Patrick Starnes, running as an Independent for Oregon governor, thinks every political candidate should spend time on a school board.
“As a school board member, you hire and fire teachers, close schools … you really learn the aches and pains of the community,” he said in a recent interview at The Dalles Chronicle.
Starnes has served on school boards for more than a decade.
“Every politician in Salem should deal with unfunded mandates and increasingly unstable funding,” he said.
He sees the “degradation” of Oregon schools as a “tragedy for our youth and our future.”
A cabinet maker by trade for 30 years, Starnes believes Oregon can do more with wood products, and wants to see an increase in manufacturing jobs.
“We can build more finished wood products, manufactured in Oregon — rather than shipping raw materials out of the state — by removing barriers to, and providing incentives for, local businesses,” he said.
As an Independent, Starnes is hopeful; noting that 38 percent of registered voters in the state are unaffiliated, compared to 36 percent registered as Democrat and 26 percent as Republican.
He hopes to get there without the taint of “big money,” he said. “I’m the only candidate that has restricted donations to $100. I’m role modeling campaign reform — when we win, we will show that it can work.”
Starnes, 56, who lives in Brownsville, is one of three Independent candidates in the governor race. He is on the ballot with Skye Allen of Portland and Dan (Mr. P) Pistoresi of Lincoln City.
Democrat candidates include the incumbent, Gov. Kate Brown of Portland; Ed Jones of Redmond; and Candace Neville of Eugene.
Republican candidates include Keenan Bohach of Keizer; Knute Buehler of Bend; Sam Carpenter of Bend; Bruce Cuff of Lyons; Jonathan Edwards III of Gresham; Brett Hyland of Portland; Jeff Smith of Elgin; David Stauffer of Portland; Jack Tracy of Lebanon and Greg Wooldridge of Portland. Brown and Buehler are the best-known candidates.

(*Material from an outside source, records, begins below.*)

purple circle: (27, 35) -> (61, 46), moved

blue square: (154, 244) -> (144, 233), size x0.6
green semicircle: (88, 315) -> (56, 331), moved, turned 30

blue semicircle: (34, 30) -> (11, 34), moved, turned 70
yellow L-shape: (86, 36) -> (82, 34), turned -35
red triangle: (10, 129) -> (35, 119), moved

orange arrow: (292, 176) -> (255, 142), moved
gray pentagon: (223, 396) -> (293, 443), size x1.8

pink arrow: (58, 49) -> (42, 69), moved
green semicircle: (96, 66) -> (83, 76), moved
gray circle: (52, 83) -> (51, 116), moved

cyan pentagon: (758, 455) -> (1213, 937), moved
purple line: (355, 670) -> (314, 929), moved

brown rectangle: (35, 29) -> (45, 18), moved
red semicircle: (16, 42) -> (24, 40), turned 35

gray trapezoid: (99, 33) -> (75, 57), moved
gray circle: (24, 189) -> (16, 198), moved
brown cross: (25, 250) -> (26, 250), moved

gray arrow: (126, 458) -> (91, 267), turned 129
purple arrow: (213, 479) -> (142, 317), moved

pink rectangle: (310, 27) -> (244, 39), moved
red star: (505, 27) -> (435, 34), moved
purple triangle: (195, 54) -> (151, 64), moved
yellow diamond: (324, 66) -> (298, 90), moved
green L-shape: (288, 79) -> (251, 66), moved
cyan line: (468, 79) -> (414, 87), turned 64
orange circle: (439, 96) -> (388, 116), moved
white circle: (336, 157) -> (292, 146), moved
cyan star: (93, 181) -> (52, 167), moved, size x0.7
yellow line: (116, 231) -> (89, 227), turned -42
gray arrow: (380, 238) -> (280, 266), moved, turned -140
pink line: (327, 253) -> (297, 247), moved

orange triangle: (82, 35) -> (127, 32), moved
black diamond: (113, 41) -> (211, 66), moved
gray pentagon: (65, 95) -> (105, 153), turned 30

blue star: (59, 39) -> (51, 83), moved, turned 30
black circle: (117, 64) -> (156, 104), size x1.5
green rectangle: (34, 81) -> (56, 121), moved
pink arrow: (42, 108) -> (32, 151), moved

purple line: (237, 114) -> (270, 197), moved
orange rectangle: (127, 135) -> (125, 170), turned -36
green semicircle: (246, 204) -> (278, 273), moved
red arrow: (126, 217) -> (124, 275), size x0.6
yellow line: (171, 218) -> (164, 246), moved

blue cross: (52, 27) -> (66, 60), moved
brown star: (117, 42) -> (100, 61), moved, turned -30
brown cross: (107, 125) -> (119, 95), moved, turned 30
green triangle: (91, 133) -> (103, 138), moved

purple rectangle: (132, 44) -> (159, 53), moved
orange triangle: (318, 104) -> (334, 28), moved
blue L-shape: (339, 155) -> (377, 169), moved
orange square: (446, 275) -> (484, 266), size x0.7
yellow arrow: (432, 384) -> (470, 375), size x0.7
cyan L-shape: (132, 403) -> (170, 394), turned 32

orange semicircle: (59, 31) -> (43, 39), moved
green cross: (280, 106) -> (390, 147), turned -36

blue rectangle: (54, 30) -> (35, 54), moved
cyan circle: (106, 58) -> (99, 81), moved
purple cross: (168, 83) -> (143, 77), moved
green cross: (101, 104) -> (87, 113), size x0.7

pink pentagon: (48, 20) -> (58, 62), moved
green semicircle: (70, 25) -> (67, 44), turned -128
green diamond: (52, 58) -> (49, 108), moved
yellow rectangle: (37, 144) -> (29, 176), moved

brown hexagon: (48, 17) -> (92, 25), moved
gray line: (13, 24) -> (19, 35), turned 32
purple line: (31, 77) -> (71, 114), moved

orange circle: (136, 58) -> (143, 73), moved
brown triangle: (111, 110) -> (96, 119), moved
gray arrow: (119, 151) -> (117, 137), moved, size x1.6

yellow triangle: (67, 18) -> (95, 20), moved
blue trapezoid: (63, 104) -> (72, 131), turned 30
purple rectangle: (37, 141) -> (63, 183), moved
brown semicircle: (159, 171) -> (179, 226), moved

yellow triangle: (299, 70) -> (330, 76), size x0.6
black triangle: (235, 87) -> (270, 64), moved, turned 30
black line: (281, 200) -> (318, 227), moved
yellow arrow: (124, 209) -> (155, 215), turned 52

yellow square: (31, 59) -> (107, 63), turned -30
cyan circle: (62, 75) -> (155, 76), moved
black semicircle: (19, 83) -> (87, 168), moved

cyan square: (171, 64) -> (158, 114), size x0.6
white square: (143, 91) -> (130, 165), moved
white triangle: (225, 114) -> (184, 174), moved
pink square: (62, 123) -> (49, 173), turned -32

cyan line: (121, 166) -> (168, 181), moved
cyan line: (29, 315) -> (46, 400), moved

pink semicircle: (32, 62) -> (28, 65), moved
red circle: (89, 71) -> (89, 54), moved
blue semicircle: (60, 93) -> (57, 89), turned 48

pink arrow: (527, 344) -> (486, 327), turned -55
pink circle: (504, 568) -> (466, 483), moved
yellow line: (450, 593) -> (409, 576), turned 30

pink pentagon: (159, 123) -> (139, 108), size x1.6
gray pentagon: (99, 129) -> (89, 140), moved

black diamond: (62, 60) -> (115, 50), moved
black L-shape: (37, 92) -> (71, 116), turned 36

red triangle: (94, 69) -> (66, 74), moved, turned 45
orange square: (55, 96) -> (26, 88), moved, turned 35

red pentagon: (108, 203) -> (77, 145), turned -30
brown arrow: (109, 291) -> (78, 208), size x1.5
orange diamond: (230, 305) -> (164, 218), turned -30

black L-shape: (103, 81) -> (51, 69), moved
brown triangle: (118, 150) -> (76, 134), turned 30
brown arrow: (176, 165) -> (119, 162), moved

Campaign reform is a big issue, said Starnes. “Everyone recognizes the elephant in the room, and that it’s wrecking our democracy.”
In fact, campaign reform has become Starnes number one priority if elected, as he sees changing the system as the only way to clean up corruption in politics.
“There are states with examples of clean elections,” he said. “It’s not a matter of freedom of speech, it’s volume of speech. A single donation of one quarter or half a million dollars is an awful lot of speech.”
He would also like to see Oregon adopt open primaries.
An open primary is a primary election that does not require voters to be affiliated with a political party in order to vote for partisan candidates.
The highest voted candidate in each party then proceeds to the runoff election.
“Everyone pays for ballots to go out; everyone should be able to vote in primaries,” he explained. “It should be automatic, not by request.”
The next governor will be able to influence redistricting, a task Starnes believes should be done by a nonpartisan commission rather than by the legislature. “We don’t need big parties gerrymandering these districts to their benefit,” he said.
Starnes was recently in The Dalles as part of a campaign run through the Gorge and northeast Oregon, with a final stop in Enterprise for a candidate forum.
He grew up in Oregon and went to Winston-Dillard Schools while his father worked at the particle board mill to support the family, according to starnesfororegon.com. He apprenticed in fine furniture making and cabinetry before attending college.
His background has given him an understanding of the issues facing rural areas of the state, said Starnes.
“As a rural school board member, we don’t get the money the urban districts do,” he said.
Some have suggested his candidacy could become a spoiler in the election, Starnes said, and he is fine with that.
“We hope to pull from both sides. Am I a spoiler? Sure, we hope to spoil it for both sides.”